Why Does Debt Bring Risk?

Debt and other liabilities become risky for a business when it cannot easily fulfill those obligations, either with free cash flow or by raising capital at an attractive price. Part and parcel of capitalism is the process of 'creative destruction' where failed businesses are mercilessly liquidated by their bankers. However, a more frequent (but still costly) occurrence is where a company must issue shares at bargain-basement prices, permanently diluting shareholders, just to shore up its balance sheet. Of course, plenty of companies use debt to fund growth, without any negative consequences. When we examine debt levels, we first consider both cash and debt levels, together.
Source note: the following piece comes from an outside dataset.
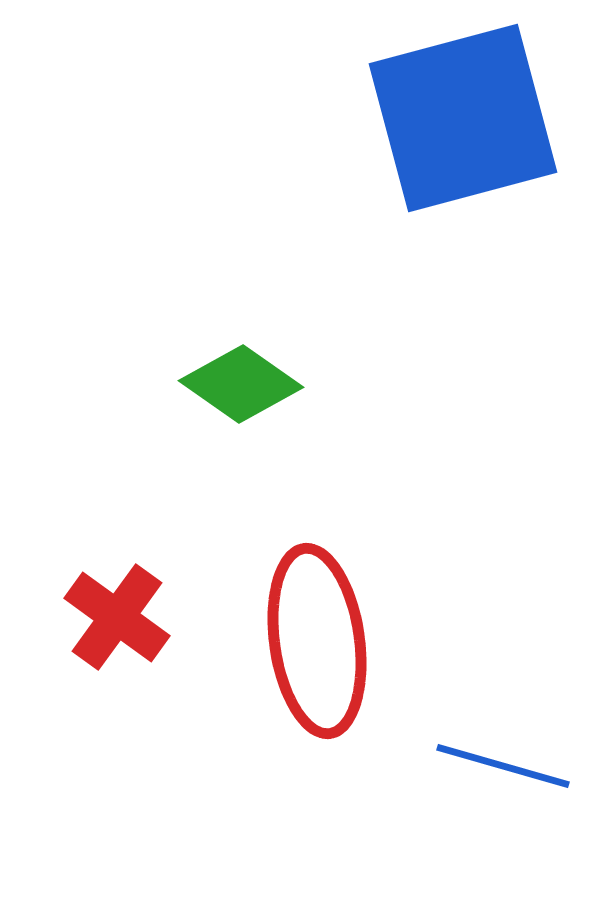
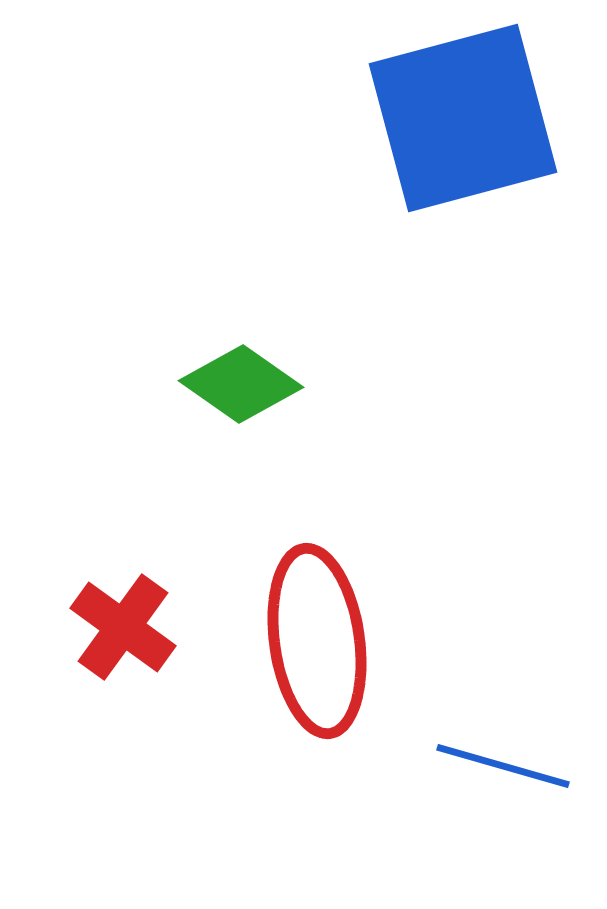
red cross: moved 6 px right, 10 px down
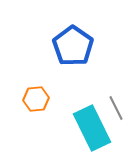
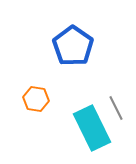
orange hexagon: rotated 15 degrees clockwise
See our latest analysis for CAB Cakaran Corporation Berhad

What Is CAB Cakaran Corporation Berhad's Debt?

As you can see below, at the end of December 2020, CAB Cakaran Corporation Berhad had RM478.5m of debt, up from RM450.0m a year ago. Click the image for more detail. However, because it has a cash reserve of RM73.7m, its net debt is less, at about RM404.8m.

debt-equity-history-analysis
KLSE:CAB Debt to Equity History May 10th 2021

How Strong Is CAB Cakaran Corporation Berhad's Balance Sheet?

Zooming in on the latest balance sheet data, we can see that CAB Cakaran Corporation Berhad had liabilities of RM469.5m due within 12 months and liabilities of RM311.7m due beyond that. Offsetting these obligations, it had cash of RM73.7m as well as receivables valued at RM192.1m due within 12 months. So its liabilities outweigh the sum of its cash and (near-term) receivables by RM515.4m.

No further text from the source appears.